Adding joins in your models

Joins are defined at the same level as the model parameters in your YAML file.

version: 2
models:
  - name: accounts
    meta:
      joins:
        - join: deals
          type: left
          sql_on: ${accounts.id} = ${deals.account_id}
          fields: [unique_deals, new_deals, won_deals, lost_deals, stage]

When you open Lightdash, the dimensions and metrics from your joined model will appear below the ones in your selected model.

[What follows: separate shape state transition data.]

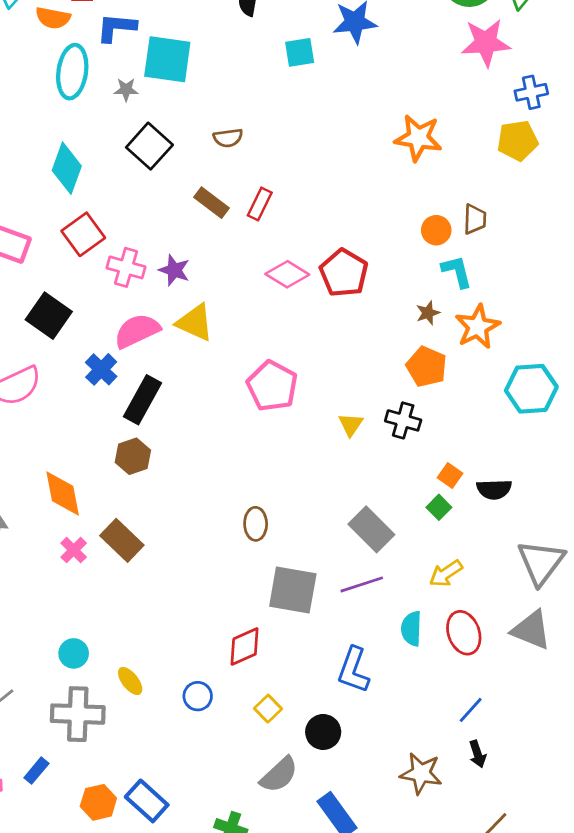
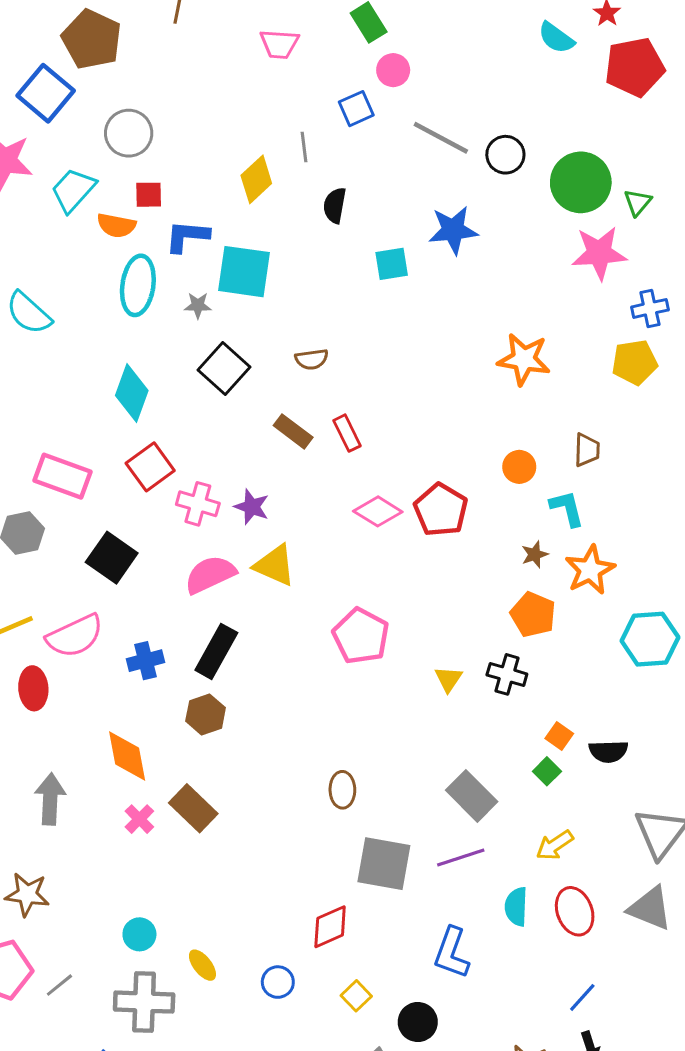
red rectangle: (260, 204) -> (347, 433), turned -52
orange circle: (436, 230) -> (519, 467), moved
blue cross: (101, 369) -> (146, 661), moved, turned 32

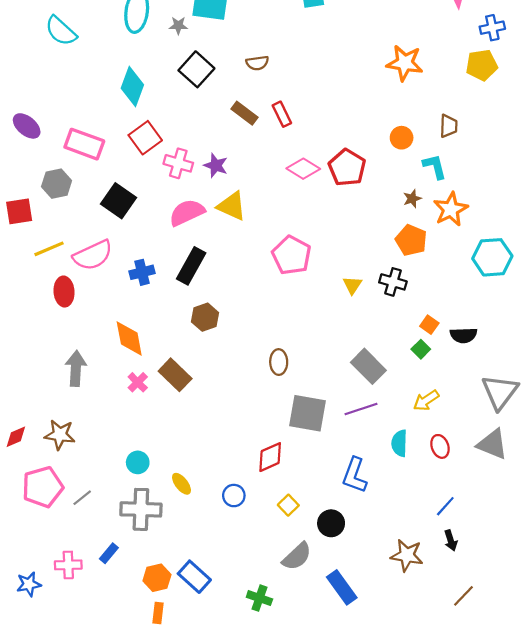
brown hexagon: (206, 714) -> (205, 317), moved
red ellipse: (575, 911) -> (440, 446), size x0.7

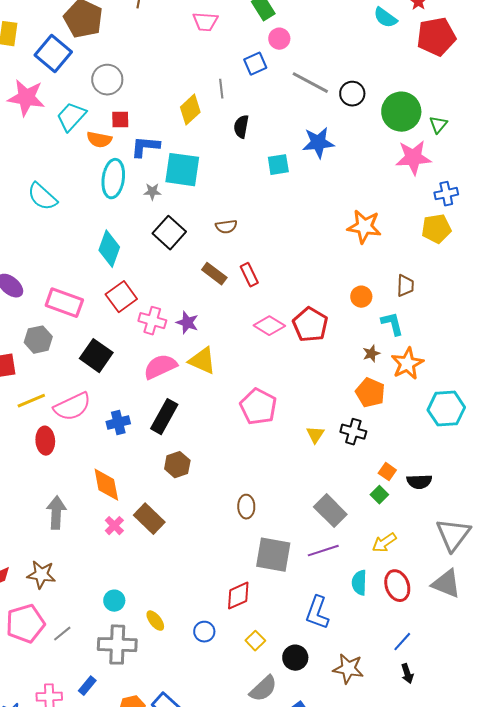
red ellipse: (440, 446) -> (397, 586), size x1.4
brown star: (407, 555) -> (348, 669), moved

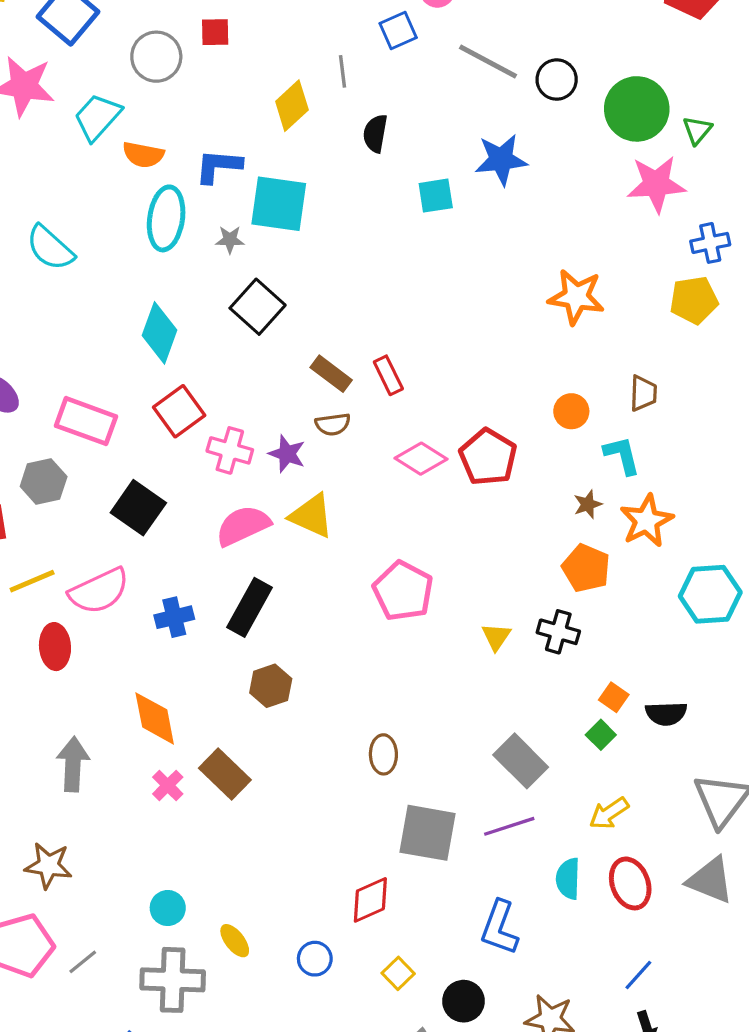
red square: (120, 120) -> (215, 32), moved
brown semicircle: (226, 227) -> (333, 424), moved

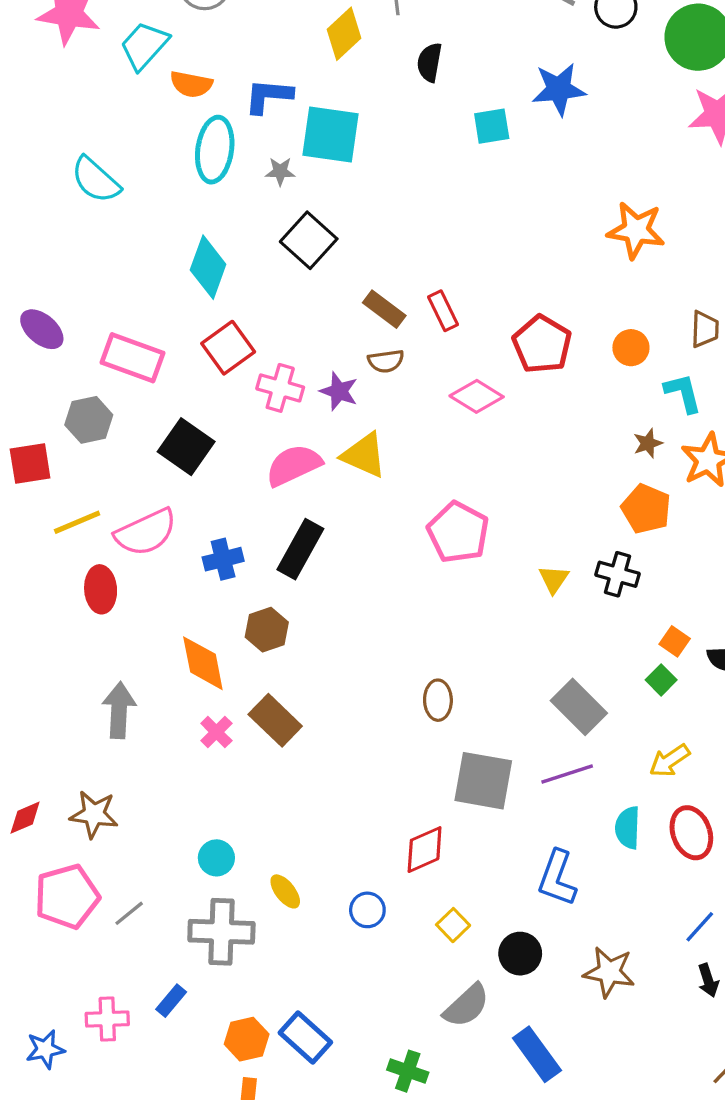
red pentagon: (488, 457) -> (542, 344), moved
brown hexagon: (271, 686) -> (267, 630), moved

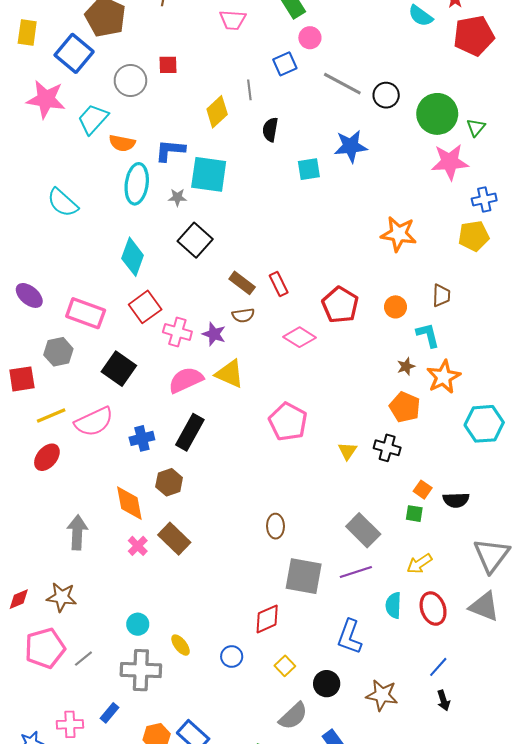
red ellipse: (101, 589) -> (47, 457), moved, turned 44
green square: (661, 680) -> (414, 514), turned -36

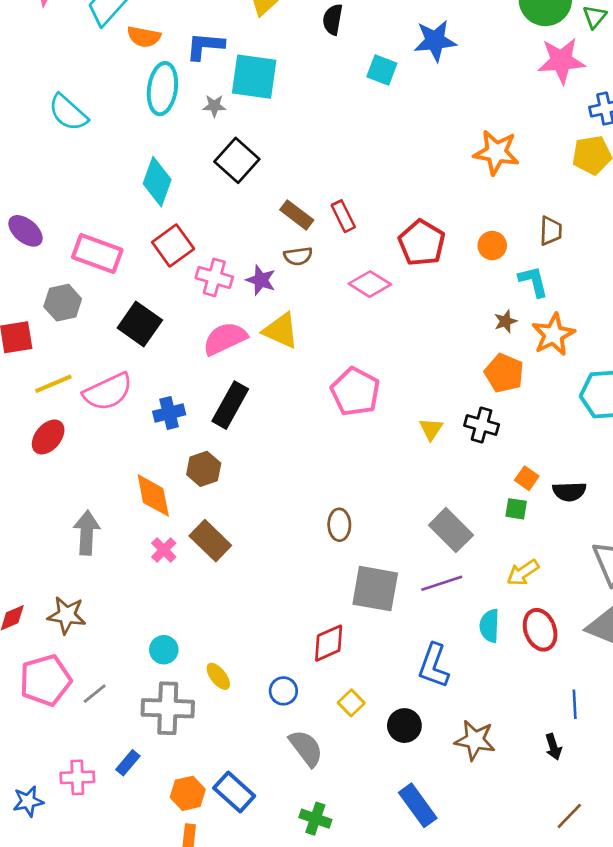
cyan square: (309, 169) -> (382, 70), turned 30
blue line: (438, 667) -> (575, 704), moved, turned -45
gray semicircle: (293, 716) -> (306, 748), moved, turned -84

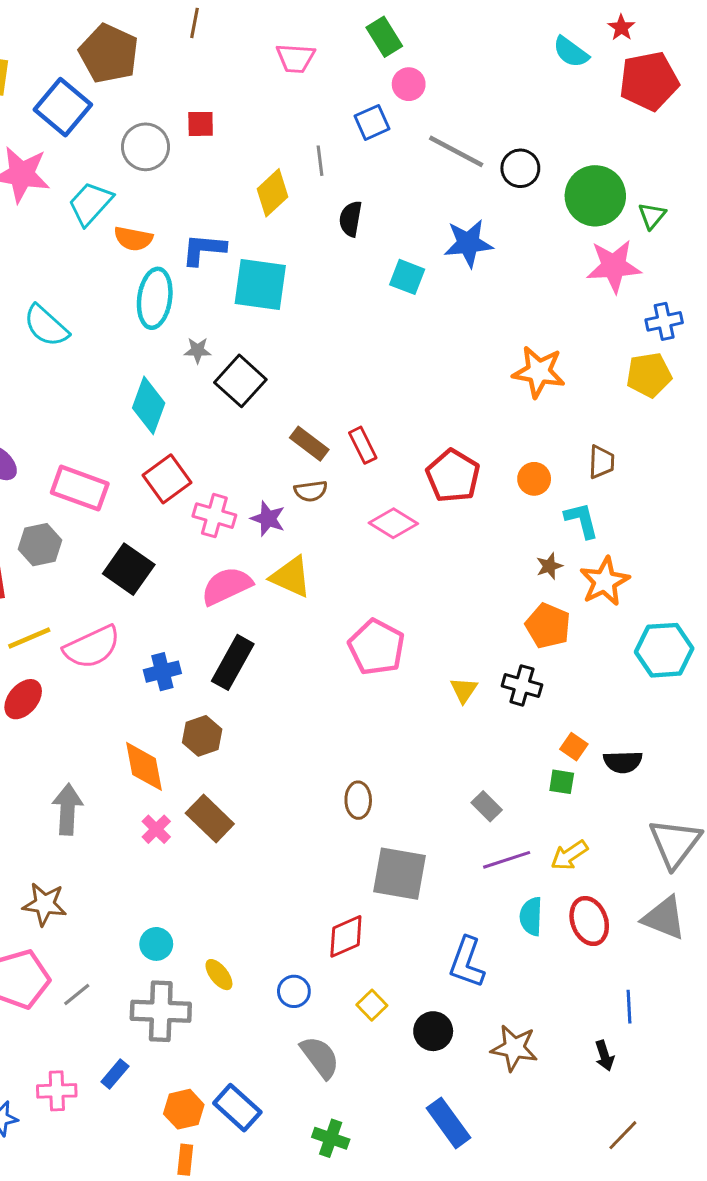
gray star: (214, 106) -> (198, 350), moved
gray rectangle: (451, 530) -> (487, 806), size x0.6
purple line: (442, 583) -> (507, 860), moved

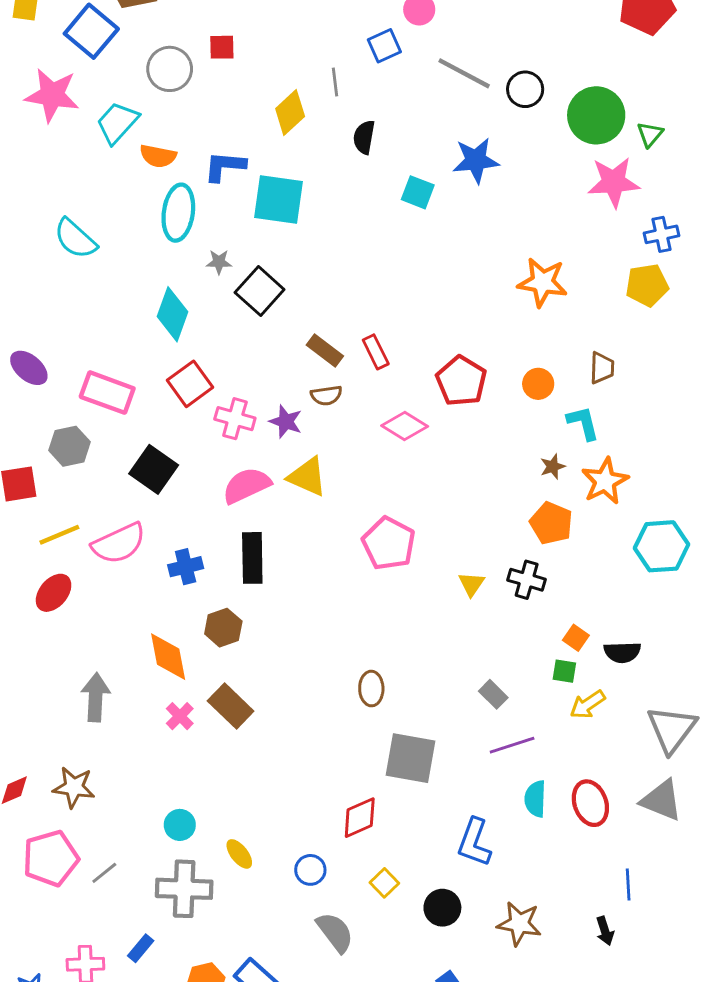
black rectangle: (233, 662) -> (252, 558), turned -30
yellow arrow: (569, 855) -> (588, 705), moved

  • You can omit fields to include all metrics and dimensions defined in the joined table.
  • When joined fields reference other fields, those other fields must also be included.
  • The sql_on statement can include references to user attributes for row-level filtering.

Rename a joined model

When joining a model B onto a model A, you may want to rename the model for readability. This can be done with thelabel tag, for example on this messages model it’s more suitable for our business to call the joined user a “sender”:

models:
  - name: messages
    meta:
      joins:
        - join: users
          label: Sender
          sql_on: ${messages.sent_by} = ${users.user_id}

Join the same table multiple times with an alias

If you need to join a table multiple times, you can use an alias to distinguish between the different tables. A common use case is joining a user table multiple times to another table depending on the type of user. For example this messages model has both a sender and a recipient:

models:
  - name: messages
    meta:
      joins:
        - join: users
          alias: sender
          sql_on: ${messages.sent_by} = ${sender.user_id}
        - join: users
          alias: recipient
          sql_on: ${messages.sent_to} = ${recipient.user_id}

Note the following important differences when aliasing models in joins:

  1. You must reference the fields in the model using the new alias. Notice that the joins above use ${sender.user_id} rather than ${users.user_id}.
  2. Because of the above, any fields in the base model or joined model that reference any field ${users.*} will fail to compile. Be careful of aliasing tables that are used in the base model.
  3. Joined models are automatically relabelled with the alias but you may also customise this using the label:field as above.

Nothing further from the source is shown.